▸ **The problem**: Look through the material below. Return exactly the lines from the one with "Discussions similaires" through the one with "Problème de boîte automatiq", both included.
⟨
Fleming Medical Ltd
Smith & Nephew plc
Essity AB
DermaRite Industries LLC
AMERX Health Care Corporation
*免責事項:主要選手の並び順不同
⟩
⟨
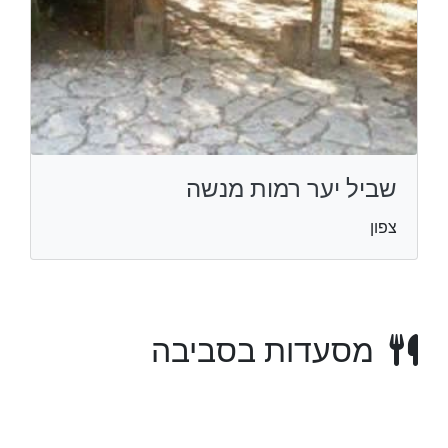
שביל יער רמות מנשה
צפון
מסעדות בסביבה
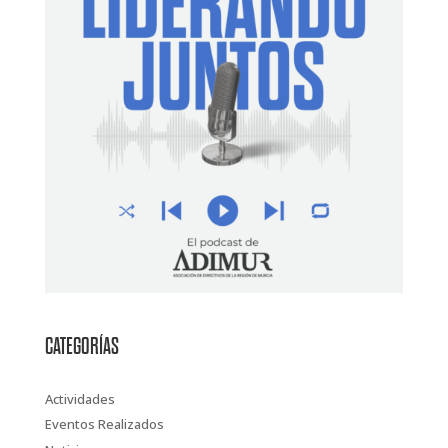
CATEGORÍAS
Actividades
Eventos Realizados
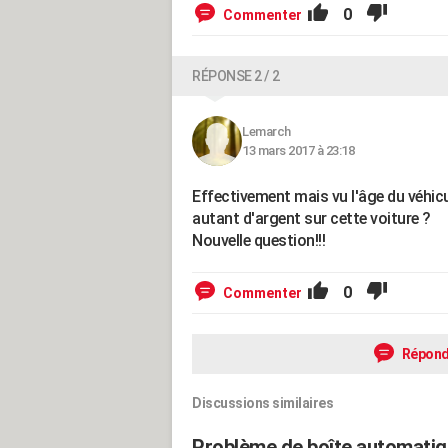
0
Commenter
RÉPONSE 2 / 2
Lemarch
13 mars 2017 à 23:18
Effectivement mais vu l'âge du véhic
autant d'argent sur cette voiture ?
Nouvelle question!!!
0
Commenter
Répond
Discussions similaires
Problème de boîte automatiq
⟩
▸ **Task answer**:
Discussions similaires
Problème de boîte automatiq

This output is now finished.